Emma Asson (13 July 1889 – 1 January 1965) was an Estonian politician (Social Democrat). She was the first woman to be elected to the Estonian parliament. Asson participated in the creation of the first constitution of independent Estonia, particularly regarding education and gender equality. She also wrote one of the first history textbooks in Estonian in 1912.

==Biography==
Emma Asson was born in Vaabina Parish, Võru County, Governorate of Livonia, part of the Russian Empire, as the daughter of a teacher. She studied at the A. S. Pushkin Girls' School in Tartu and graduated in history from the Bestuzhev Courses in Saint Petersburg in Russia in 1910. She was then employed as a history teacher at a girls' college in Tartu.
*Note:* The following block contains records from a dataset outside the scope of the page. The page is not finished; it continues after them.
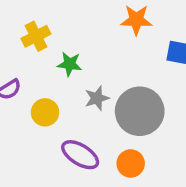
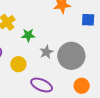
orange circle: (131, 163) -> (82, 86), moved

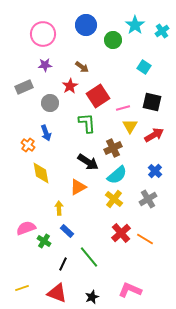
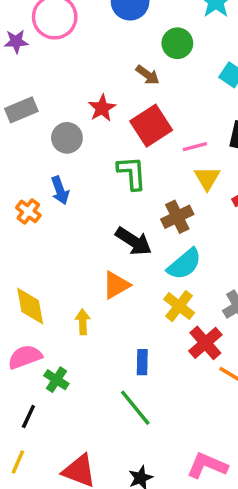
green circle: (113, 40) -> (177, 43), moved
purple star: (45, 65) -> (16, 41), moved
brown arrow: (82, 67) -> (148, 75), moved
yellow diamond: (41, 173) -> (30, 306), moved
blue rectangle: (67, 231) -> (142, 362), moved, turned 48
red cross: (121, 233) -> (205, 343), moved
black line: (63, 264) -> (28, 416), moved
yellow line: (22, 288) -> (18, 462), turned -48

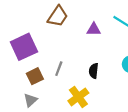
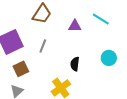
gray line: (59, 69) -> (43, 46), moved

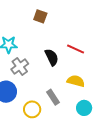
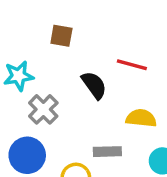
brown square: (40, 16) -> (61, 36), moved
gray rectangle: (53, 97) -> (107, 152), turned -49

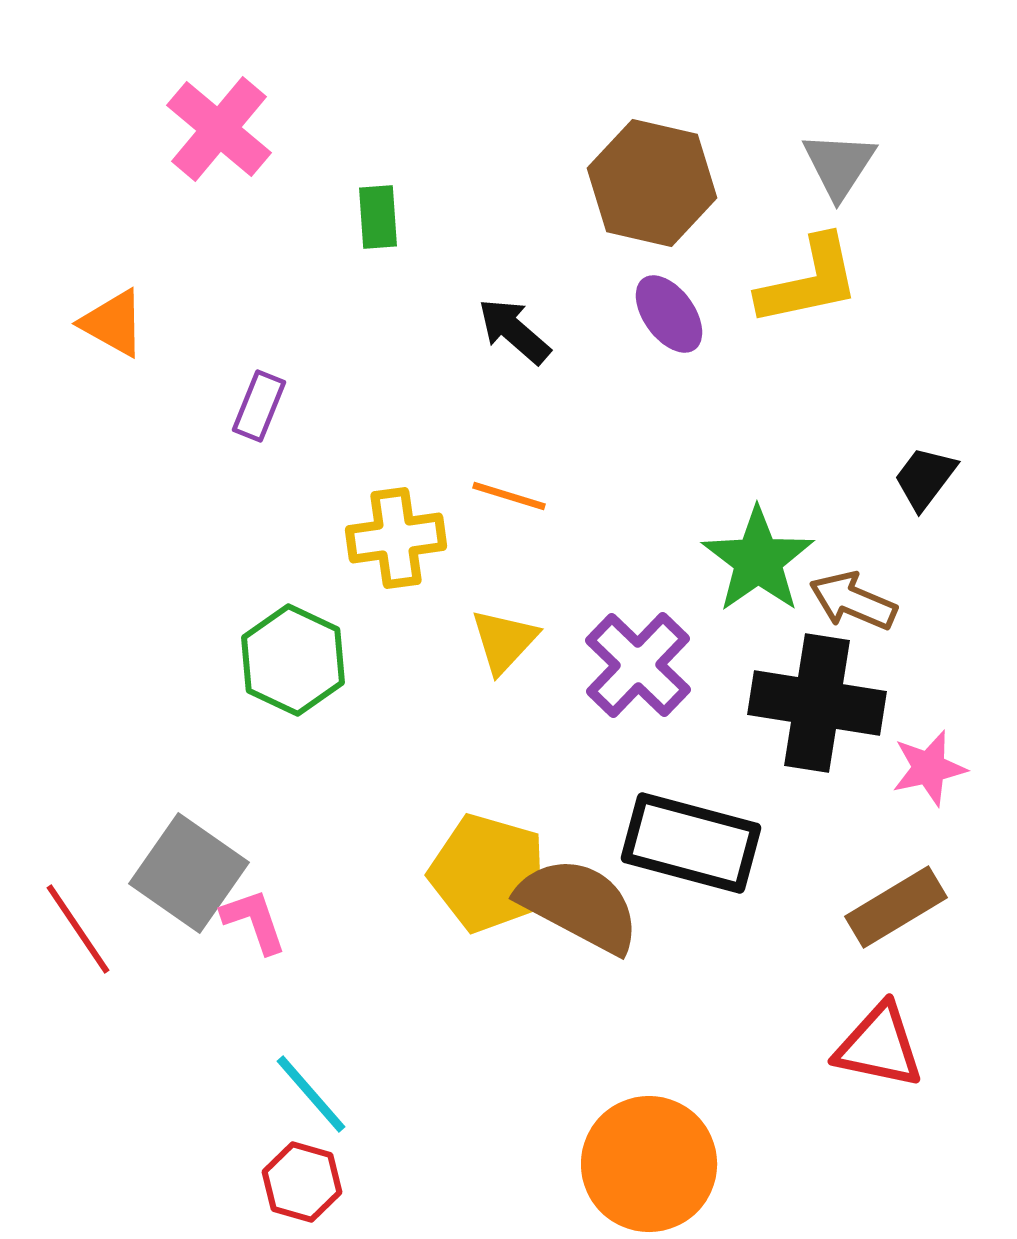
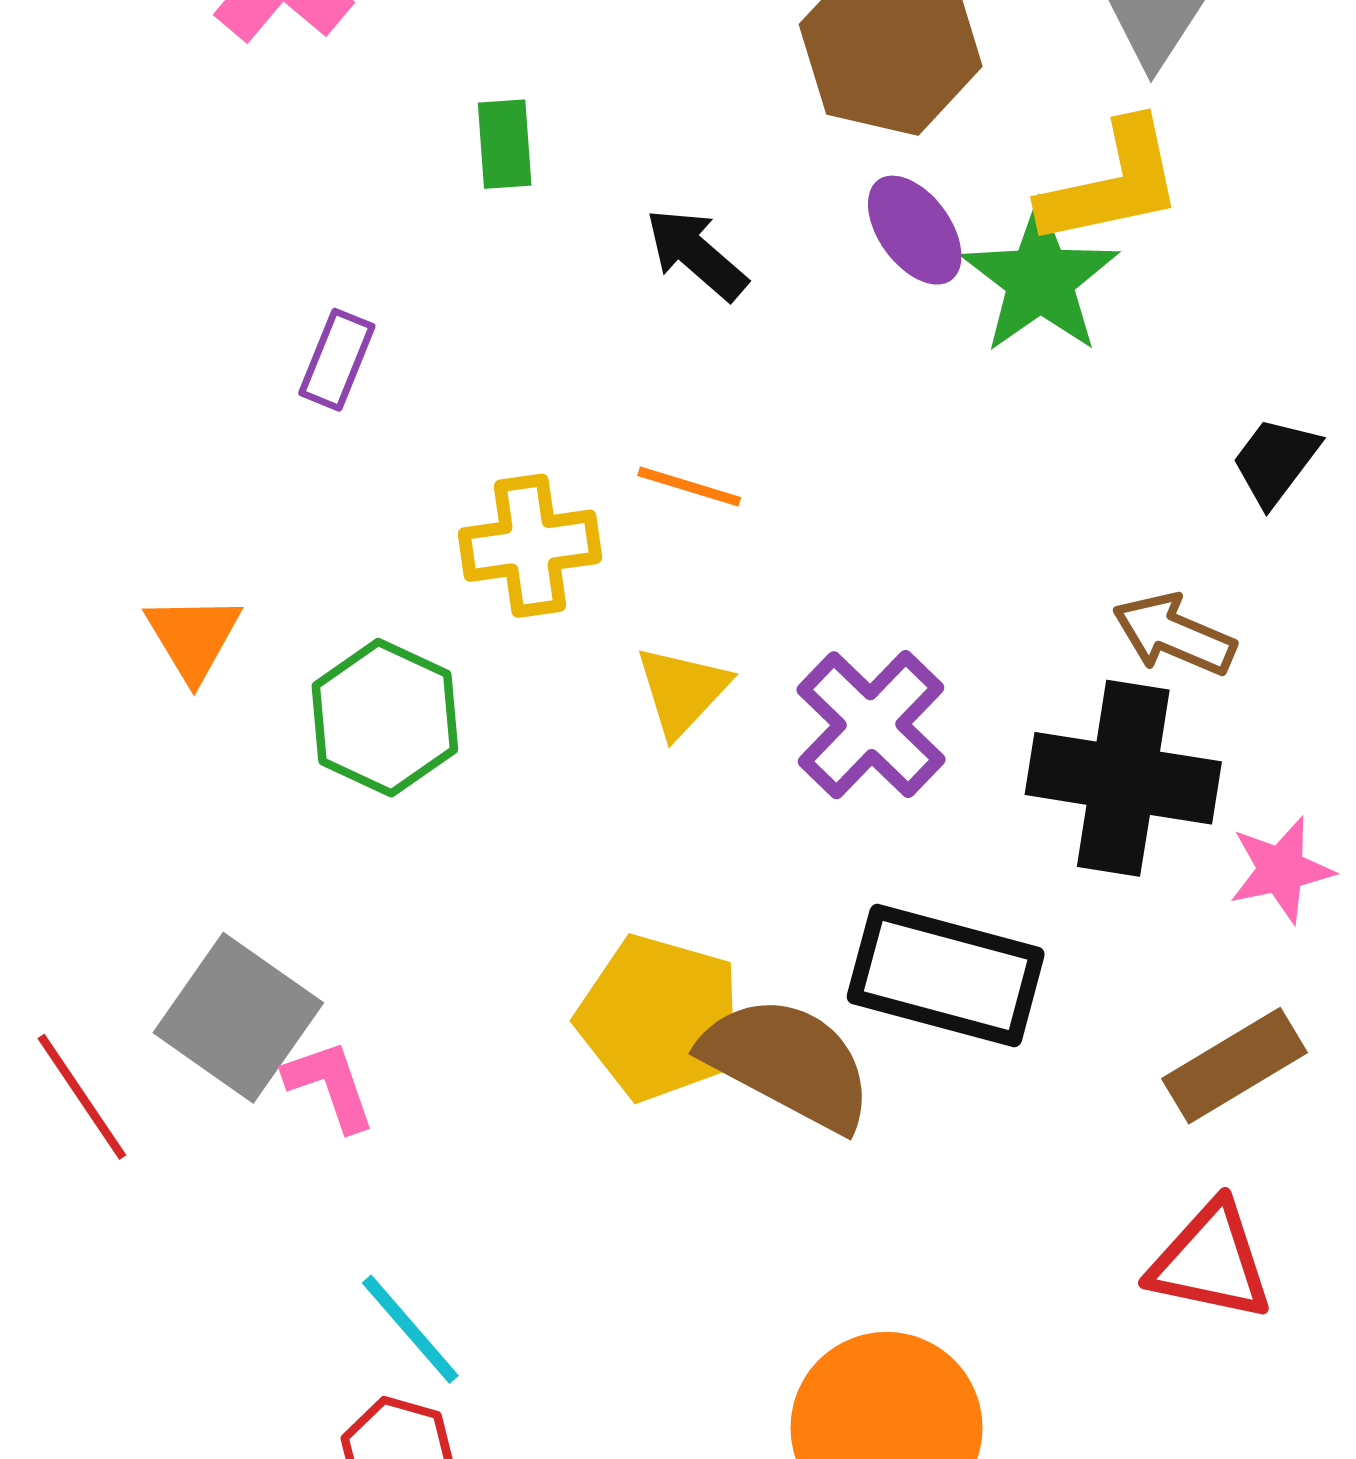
green rectangle: (378, 217) -> (505, 144), moved
orange triangle: (113, 323) -> (193, 637), moved, turned 30
green star: (758, 560) -> (1040, 279), moved

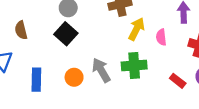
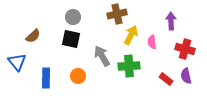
brown semicircle: (21, 30) -> (33, 36), turned -119
black square: (66, 34) -> (71, 39), turned -30
gray arrow: (101, 70) -> (102, 56), moved

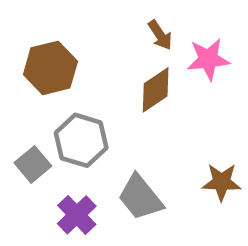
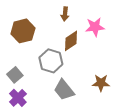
brown arrow: (160, 35) -> (65, 14), moved, turned 40
gray hexagon: (81, 140) -> (51, 61), moved
purple cross: (77, 215) -> (18, 98), moved

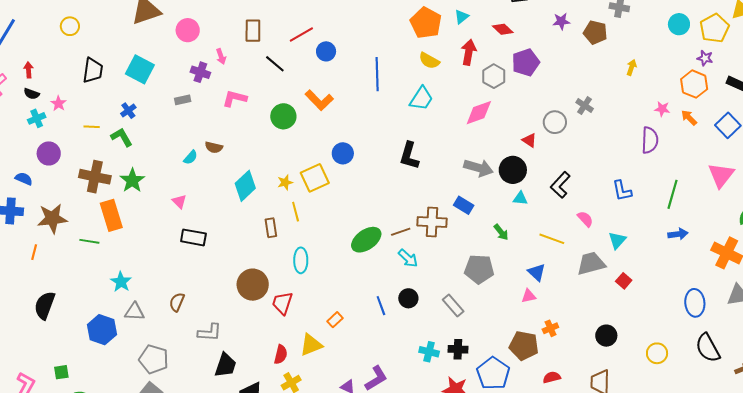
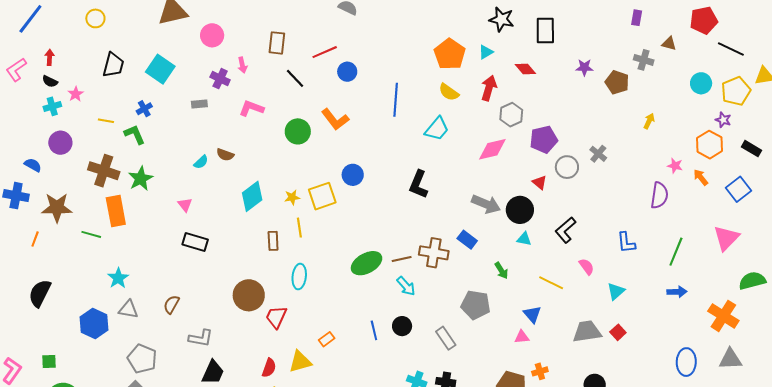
purple pentagon: (526, 62) -> (544, 139), moved
gray trapezoid: (591, 264) -> (587, 332), moved

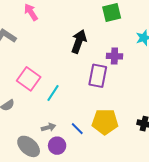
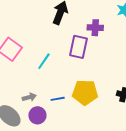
cyan line: (53, 93) -> (44, 61), moved
blue line: (77, 129) -> (58, 99), turned -56

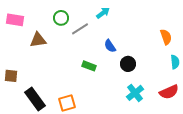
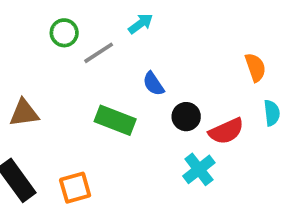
brown triangle: (38, 40) -> (24, 113), moved
green rectangle: (89, 66) -> (115, 120), size x1.5
red semicircle: (169, 92) -> (226, 131), moved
Emma Asson was active in various women's organisations for social and education issues. In 1919, she was elected to the Tallinn city council, she was also elected to the first national parliament of independent Estonia as a Social Democrat. In 1920, the women of Estonia were given full political rights under a new constitution. Two women were consulted over this constitution: Minni Kurs-Olesk and Asson. She was a member of the Education Ministry from 1919 to 1921, secretary of the Estonian Women's Association, and the head of the Education Department from 1925 to 1940.

She was married to the politician Ferdinand Petersen from 1921 to 1941.